The Ephemeral

 

Gran Sasso d’Italia, 2015/2016

text by Alberto Bazzucchi

Already in a letter from 1972 addressed to his friend Pasquale Scarpitti, Ennio Flaiano described the internal Abruzzo as "an island crushed between an exemplary sea and two mountains ... the Gran Sasso and the Majella ...". Almost forty years later, Paolo Rumiz, in the story of a long crossing through the most hidden places of the Alps and the Apennines, often uses words like "islands", "sperm whales", "archipelago" and names the book that will come out "The legend of the sailing mountains ".
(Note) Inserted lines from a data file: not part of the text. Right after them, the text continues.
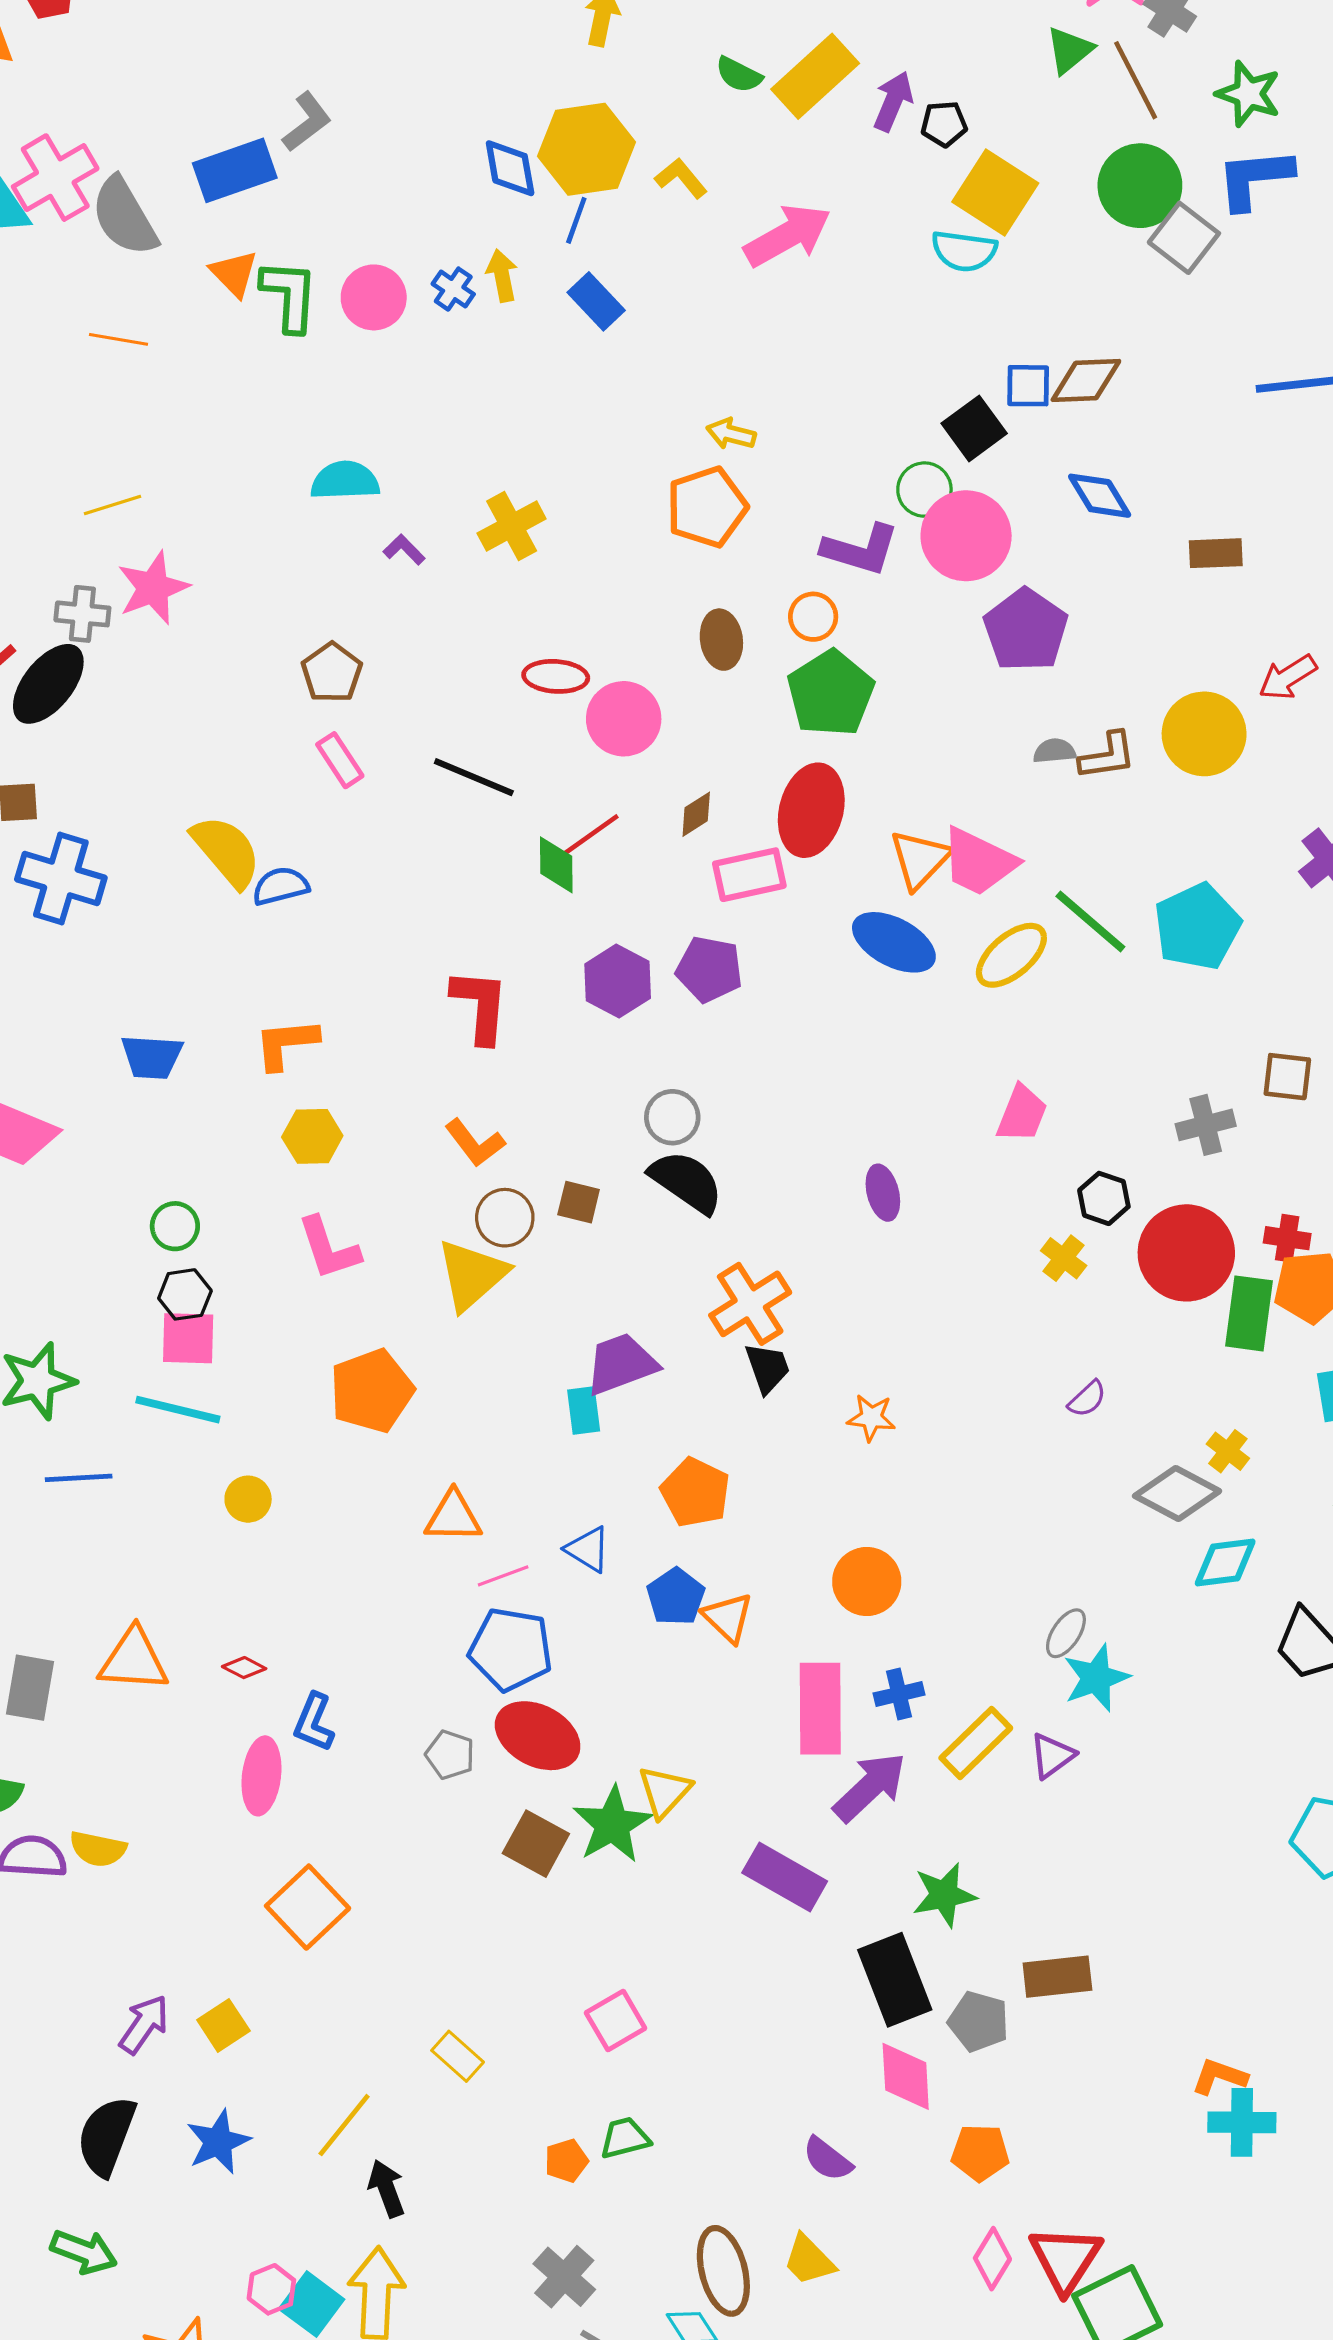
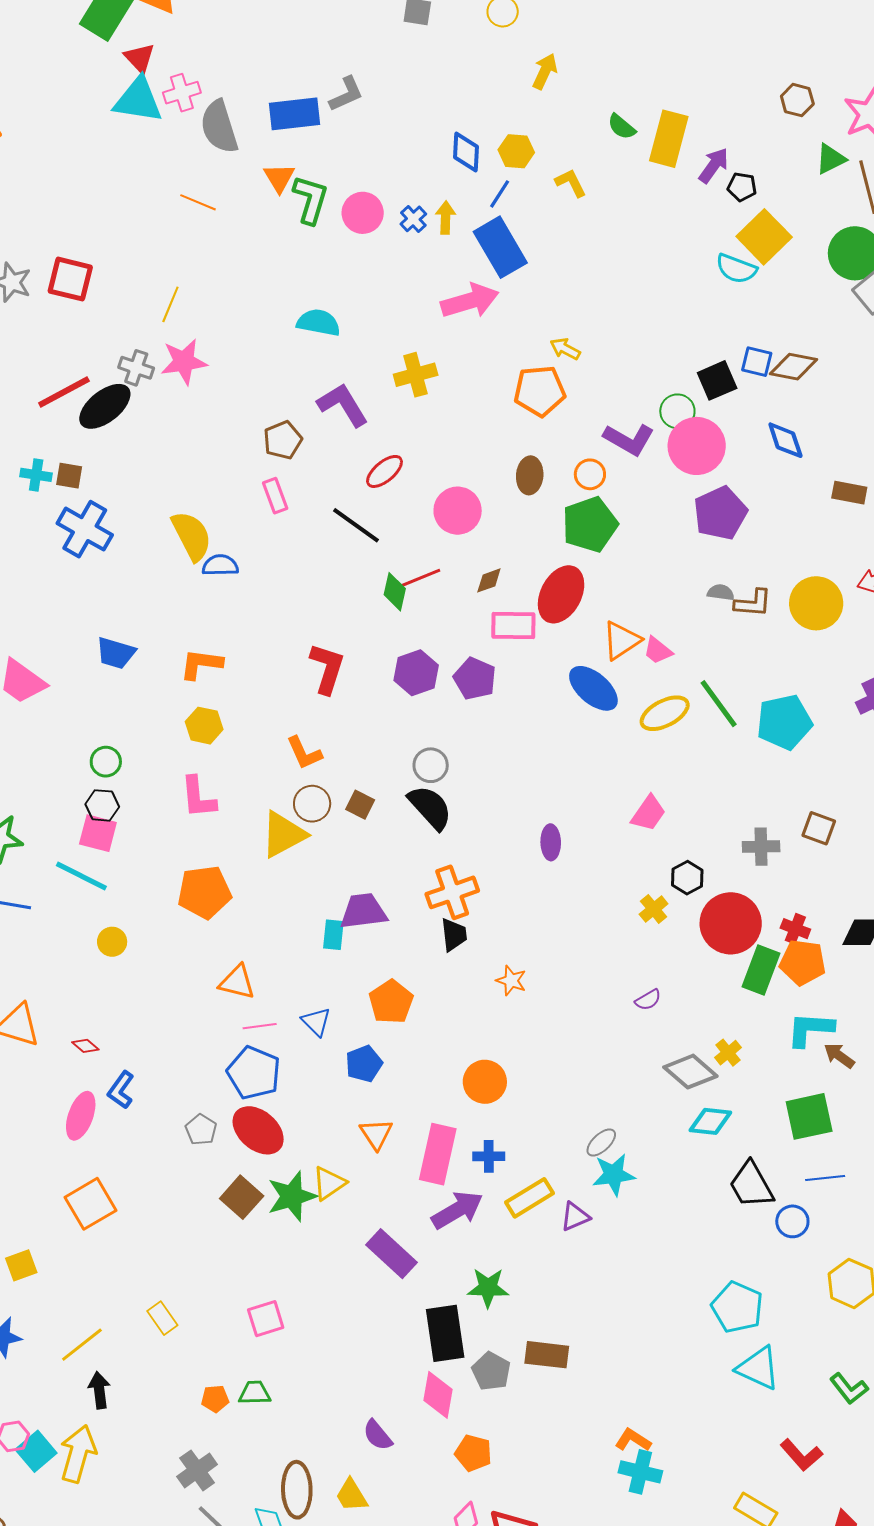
yellow rectangle: (815, 76) -> (669, 139), turned -46
yellow hexagon: (587, 149) -> (516, 151), size x0.6
pink cross: (55, 178) -> (182, 93), size x0.7
pink arrow: (788, 235) -> (470, 301), moved
blue rectangle: (596, 301) -> (500, 247), size x1.6
yellow line: (112, 505) -> (170, 304), turned -63
purple L-shape: (404, 550) -> (343, 405), moved, size x2.0
red ellipse: (556, 676) -> (385, 471), moved, turned -57
pink trapezoid: (979, 862) -> (658, 650), size x0.6
orange triangle: (728, 1618) -> (376, 1134), moved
Even if only distractedly flying over them, the images that Antonio Di Cecco dedicates to the Gran Sasso give the impression that the mountain cannot exist without some marine metaphor. The disciplined movement of a landing place, the enveloping gloom of the night sea, a sailing ship, perhaps. A patient observation to capture not the fixity but the precariousness, the fragility. To achieve this you don't have to feel like someone who wants to stop something, capture it, perhaps to have something to show or even teach. You have to quit arrogance. Living those places with intimacy and distance. Nothing else needs to be done. The issue is height. But the gaze that derives from it, dwell on a swarm of clouds that slips through the valleys or rises towards the starry darkness, is not arrogant, it does not have a wishful physiology. It is not so much the dwelling of the lens on the landscape in itself, but letting the landscape pass through the lens. In quiet wandering, he likes to feel the path under his feet, in the air that never stands still. A discipline. An oscillating form of attention, in which the observer and the observed object often come to change roles. In that moment, the environment investigates the moods of the beholder.